KIBSという言葉を知ってるでしょうか。
Knowledge Intensive Business Servicesの略で、「知識やノウハウを集約して高い技術やノウハウ等を提供するサービス業」のことを指す言葉だそうです。具体的には情報サービス産業とか、広告業などが対象になるんだとか。
IT系の産業を調べていると、時々KIBSという言葉に遭遇することがあります。なんでかといえば、世界を見た場合に、価値は有形財から無形財に変遷しており、無形財の中でも付加価値が高い、KIBSといわれる産業を育成し、そこに人が移動した方が良いよね、という考え方があるからです。
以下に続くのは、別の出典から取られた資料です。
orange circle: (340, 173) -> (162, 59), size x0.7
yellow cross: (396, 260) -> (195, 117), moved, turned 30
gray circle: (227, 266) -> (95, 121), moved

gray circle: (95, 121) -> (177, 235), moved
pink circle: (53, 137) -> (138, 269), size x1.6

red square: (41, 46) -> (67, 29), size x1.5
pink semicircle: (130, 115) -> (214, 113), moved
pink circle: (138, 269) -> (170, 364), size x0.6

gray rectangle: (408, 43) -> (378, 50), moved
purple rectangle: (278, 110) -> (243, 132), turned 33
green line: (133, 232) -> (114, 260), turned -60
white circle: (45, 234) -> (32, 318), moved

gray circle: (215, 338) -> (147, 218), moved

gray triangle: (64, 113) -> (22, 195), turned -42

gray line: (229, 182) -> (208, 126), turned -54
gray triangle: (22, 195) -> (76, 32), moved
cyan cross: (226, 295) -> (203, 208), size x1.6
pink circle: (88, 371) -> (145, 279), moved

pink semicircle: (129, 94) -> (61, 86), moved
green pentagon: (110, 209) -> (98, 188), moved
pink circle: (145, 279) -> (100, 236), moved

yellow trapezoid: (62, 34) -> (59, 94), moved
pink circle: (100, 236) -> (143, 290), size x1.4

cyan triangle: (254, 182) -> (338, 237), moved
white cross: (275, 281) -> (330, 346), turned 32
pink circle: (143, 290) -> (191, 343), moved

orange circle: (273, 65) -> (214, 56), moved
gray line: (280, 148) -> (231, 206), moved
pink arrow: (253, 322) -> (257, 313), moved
で、KIBSに関する面白い論文をネットで見つけてしまったので、少し引用しつつ気づいた点を書こうと思います。
KIBSにおける都市型とローカル型
まず、見つけた論文はこれです(PDFファイル)。
「知識集約型サービス支援サービス業(KIBS)の専門的人材活用」に関する研究
この中で、KIBSにも「ITを駆使する系統」と「人的なサービスを駆使する系統」の2種類があると定義しています。前者がITサービスや経営コンサルなどで、後者が弁護士や会計士などです。(論文上ではT-KIBS、P-KIBSと定義しています。)
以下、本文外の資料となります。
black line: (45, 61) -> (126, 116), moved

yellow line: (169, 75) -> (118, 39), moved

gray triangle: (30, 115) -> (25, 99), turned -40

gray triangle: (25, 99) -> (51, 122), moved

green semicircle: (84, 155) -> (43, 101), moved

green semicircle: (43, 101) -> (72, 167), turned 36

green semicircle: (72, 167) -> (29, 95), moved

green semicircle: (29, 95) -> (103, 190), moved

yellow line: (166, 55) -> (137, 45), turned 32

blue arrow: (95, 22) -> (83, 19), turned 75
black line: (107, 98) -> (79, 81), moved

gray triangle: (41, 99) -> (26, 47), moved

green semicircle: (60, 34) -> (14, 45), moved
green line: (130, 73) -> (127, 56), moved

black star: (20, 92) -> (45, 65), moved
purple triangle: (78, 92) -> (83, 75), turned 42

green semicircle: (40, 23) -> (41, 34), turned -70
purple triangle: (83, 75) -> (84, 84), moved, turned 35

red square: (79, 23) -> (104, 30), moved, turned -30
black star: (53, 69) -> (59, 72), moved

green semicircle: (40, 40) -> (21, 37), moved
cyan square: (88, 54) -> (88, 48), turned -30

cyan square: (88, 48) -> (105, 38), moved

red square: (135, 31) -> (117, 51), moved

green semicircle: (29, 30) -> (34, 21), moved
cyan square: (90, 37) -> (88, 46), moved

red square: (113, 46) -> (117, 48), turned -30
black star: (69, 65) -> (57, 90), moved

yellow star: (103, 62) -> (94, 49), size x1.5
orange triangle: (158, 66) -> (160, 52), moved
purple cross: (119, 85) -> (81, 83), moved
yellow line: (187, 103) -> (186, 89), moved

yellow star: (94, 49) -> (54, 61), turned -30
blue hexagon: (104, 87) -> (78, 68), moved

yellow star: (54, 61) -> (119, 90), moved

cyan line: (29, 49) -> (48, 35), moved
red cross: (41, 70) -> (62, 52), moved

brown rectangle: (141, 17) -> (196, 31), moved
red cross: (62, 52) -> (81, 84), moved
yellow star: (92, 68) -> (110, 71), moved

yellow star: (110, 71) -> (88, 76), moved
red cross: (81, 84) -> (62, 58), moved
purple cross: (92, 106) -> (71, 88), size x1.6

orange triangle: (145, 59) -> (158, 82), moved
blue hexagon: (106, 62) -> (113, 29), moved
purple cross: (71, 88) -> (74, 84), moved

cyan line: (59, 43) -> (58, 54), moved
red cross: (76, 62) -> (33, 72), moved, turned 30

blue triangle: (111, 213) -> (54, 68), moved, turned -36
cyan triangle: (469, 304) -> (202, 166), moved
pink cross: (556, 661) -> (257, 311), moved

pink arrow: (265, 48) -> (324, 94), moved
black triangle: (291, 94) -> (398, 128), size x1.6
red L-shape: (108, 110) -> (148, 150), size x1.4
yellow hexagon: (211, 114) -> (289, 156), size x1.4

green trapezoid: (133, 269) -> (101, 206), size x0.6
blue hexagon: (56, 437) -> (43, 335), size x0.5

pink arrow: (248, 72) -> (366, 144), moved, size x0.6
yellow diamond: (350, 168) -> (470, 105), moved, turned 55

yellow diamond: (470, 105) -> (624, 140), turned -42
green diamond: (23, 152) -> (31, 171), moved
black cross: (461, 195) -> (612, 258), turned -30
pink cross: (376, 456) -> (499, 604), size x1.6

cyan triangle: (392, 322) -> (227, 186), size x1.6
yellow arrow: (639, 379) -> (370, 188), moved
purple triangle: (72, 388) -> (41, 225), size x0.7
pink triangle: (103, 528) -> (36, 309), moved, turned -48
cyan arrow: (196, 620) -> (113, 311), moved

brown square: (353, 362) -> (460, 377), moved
そして、ITを駆使するT-KIBSは都市型で対象エリアが広く、人的サービスを駆使するP-KIBSはローカル型で労働集約産業だと説明が続きます。これは非常に面白い観点だと思いました。つまり、人的サービスを駆使すると労働集約型になってしまってスケーラビリティが出ないので、エリアが限定されるというわけです。
知識やノウハウを売り物にするKIBSで労働集約ってどういうことだ?
最初これを読んだときに、少し違和感がありました。知識やノウハウを売り物にする産業がKIBSのはずなのに、労働集約型というのがイメージとしてピンと来なかったのです。
ただ、よくよく考えてみると伝達手段が問題なんじゃないかと気づきました。つまり、会計士や弁護士など労働集約型と呼ばれるものは、知識やノウハウを伝達する手段が人しかないからではないか、と。逆に、情報サービスやコンサルティングなどは、ソフトウェアや本、資料など伝達する手段が別で存在するのでスケーラビリティが出る、というわけです。
そう考えると、情報商材がなくならないのも、そういうところにひとつ要因があるんだろうという気がしてきました。つまり、「情報」そのものをネットに載せて売れるわけですから、スケーラビリティはたっぷりあります。後はマーケティングの問題でしょう。
ちなみに、MBAに通ってわかったことですが、ケース・スタディで用いる企業などの内容が書かれた「ケース」と呼ばれるものは、ハーバードビジネススクールなどが有料で提供しているようです。これは、まさに知識を文書にして、お金に替えて伝達した例になるでしょう。
ビジネスモデルを考えていくと、労働集約型では規模をきかすのがどこかで難しくなります。なので、事業として発展させたり、収益機会を増やすのであれば、「知識やノウハウを人以外でどうやって伝達して課金するか」が重要になるということです。